Potato Yeast Bread
This is one of our favorite breads – the potato flakes make it moist and it keeps longer. It's one of the breads I have made the longest, probably 52 years, since I first married. It's still one I make regularly as I did Saturday.
I slice these when they are very cool; package in bread bags and freeze. We remove them a couple of slices at a time.
Let the dough rise the first time right in the mixer bowl, saves washing!
Takes about 2 hours. This quicker and simpler method uses Instant yeast or bread machine yeast, using plain active dry yeast means longer rising times.
Potato Bread
2 2/3 cups water
2 pounds bread flour -- about 6 1/2-7 cups (can use 1 cup whole wheat flour substitute)
3 1/2 tablespoons Butter -- (or salad oil)
3 1/2 tablespoons sugar
4 teaspoons salt
1 1/2 Ounces potato flakes -- (5/8 cup)
1 Ounce dry skim milk -- (1/3 cup)
4 Teaspoons Instant or rapid rise dry yeast* (2 packages)
•Heat water to 120-125 ° in microwave or saucepan.
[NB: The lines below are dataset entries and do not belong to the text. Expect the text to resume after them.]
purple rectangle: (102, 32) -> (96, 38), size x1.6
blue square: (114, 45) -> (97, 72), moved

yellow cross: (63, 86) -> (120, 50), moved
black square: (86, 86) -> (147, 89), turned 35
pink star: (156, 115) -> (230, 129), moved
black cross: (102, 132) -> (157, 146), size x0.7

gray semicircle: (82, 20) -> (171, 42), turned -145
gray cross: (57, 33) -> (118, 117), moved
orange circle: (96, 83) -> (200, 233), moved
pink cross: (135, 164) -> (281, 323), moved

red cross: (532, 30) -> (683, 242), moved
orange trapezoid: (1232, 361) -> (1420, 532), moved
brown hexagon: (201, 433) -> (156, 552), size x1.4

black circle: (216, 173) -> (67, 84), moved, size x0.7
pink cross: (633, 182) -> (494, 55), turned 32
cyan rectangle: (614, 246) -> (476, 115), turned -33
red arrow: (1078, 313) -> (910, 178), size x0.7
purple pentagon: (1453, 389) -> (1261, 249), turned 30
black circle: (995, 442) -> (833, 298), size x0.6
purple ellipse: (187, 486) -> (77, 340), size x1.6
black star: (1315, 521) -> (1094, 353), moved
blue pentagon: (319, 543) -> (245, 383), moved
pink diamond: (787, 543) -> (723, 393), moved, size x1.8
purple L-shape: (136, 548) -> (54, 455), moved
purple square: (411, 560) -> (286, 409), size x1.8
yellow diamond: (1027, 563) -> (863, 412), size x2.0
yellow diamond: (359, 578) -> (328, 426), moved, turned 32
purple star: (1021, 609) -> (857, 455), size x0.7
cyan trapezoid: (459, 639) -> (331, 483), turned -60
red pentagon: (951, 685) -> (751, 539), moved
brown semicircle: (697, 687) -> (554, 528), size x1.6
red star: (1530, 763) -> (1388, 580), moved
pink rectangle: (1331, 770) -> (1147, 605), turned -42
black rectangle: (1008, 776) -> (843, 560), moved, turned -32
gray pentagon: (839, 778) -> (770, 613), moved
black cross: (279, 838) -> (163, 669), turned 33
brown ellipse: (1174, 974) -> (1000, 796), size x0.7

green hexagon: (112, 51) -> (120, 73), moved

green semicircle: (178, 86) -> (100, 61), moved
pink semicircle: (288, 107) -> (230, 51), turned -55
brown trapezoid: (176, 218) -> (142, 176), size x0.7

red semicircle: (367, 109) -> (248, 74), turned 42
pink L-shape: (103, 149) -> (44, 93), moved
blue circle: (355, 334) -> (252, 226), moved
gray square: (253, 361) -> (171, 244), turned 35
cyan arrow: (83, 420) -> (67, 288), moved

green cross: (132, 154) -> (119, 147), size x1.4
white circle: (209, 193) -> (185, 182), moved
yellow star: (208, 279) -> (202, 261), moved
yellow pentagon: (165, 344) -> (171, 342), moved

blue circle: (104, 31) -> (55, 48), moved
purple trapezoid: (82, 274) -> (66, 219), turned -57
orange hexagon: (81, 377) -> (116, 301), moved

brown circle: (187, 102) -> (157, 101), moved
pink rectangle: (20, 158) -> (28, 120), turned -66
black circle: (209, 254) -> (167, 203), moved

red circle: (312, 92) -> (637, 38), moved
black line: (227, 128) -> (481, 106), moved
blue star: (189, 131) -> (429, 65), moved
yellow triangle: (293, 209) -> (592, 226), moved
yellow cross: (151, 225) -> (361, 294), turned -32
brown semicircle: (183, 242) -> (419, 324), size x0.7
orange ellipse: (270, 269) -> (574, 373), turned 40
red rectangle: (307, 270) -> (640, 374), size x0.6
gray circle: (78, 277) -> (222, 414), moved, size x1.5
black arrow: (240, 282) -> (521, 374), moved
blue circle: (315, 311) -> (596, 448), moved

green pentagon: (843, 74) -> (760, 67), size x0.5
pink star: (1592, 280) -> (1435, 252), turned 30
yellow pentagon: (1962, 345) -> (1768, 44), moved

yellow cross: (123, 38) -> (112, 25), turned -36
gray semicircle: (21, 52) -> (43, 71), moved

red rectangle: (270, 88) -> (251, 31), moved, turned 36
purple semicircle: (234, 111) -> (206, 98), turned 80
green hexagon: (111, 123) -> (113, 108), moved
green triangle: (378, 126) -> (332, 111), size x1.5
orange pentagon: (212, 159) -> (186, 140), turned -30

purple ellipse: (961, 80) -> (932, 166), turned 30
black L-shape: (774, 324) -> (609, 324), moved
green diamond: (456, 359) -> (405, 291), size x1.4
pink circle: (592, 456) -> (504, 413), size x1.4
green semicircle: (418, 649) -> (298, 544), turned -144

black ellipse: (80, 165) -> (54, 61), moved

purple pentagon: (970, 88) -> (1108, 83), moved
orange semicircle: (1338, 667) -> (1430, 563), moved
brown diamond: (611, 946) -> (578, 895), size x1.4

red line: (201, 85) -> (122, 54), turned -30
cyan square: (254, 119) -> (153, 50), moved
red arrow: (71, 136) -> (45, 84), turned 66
Use an instant-read thermometer to get the right temperature. Place flour (minus 1 cup), butter, sugar, salt, potato flakes, dry milk and yeast in mixer bowl.
•Using paddle attachment, turn on mixer to slow and add water. Turn to speed 2 and mix 2 minutes. Change to dough hook, add remaining flour and knead 6 minutes.
•Let rise in warm place in covered mixer bowl 10 minutes.
•Shape into 2 loaves, about 1# 13 oz. each, let rise in greased 8 1/2 x 4 1/2" pans 30 minutes or until the loaf is 1" above pan rim, while preheating oven to 400 °. Bake 28 minutes. Check doneness with an instant-read thermometer 1 inch into end of loaf should read 190-200°.
In 2019- $ 1.08 per loaf Makes 2 loaves for $2.18
Per Serving: 128 Calories; 2g Fat (12.8% calories from fat); 4g Protein; 24g Carbohydrate; trace Dietary Fiber; 4mg Cholesterol; 287mg Sodium. Exchanges: 1 1/2 Grain(Starch); 0 Lean Meat; 0 Non-Fat Milk; 1/2 Fat; 0 Other Carbohydrates.
** If you use active dry yeast instead of instant or rapid rise yeast, the rising times just about double.
**If you don't have dry milk, substitute one cup of regular milk for a cup of water.
**I often make this in 4" x 10" loaf pans, for a little narrower, longer loaf.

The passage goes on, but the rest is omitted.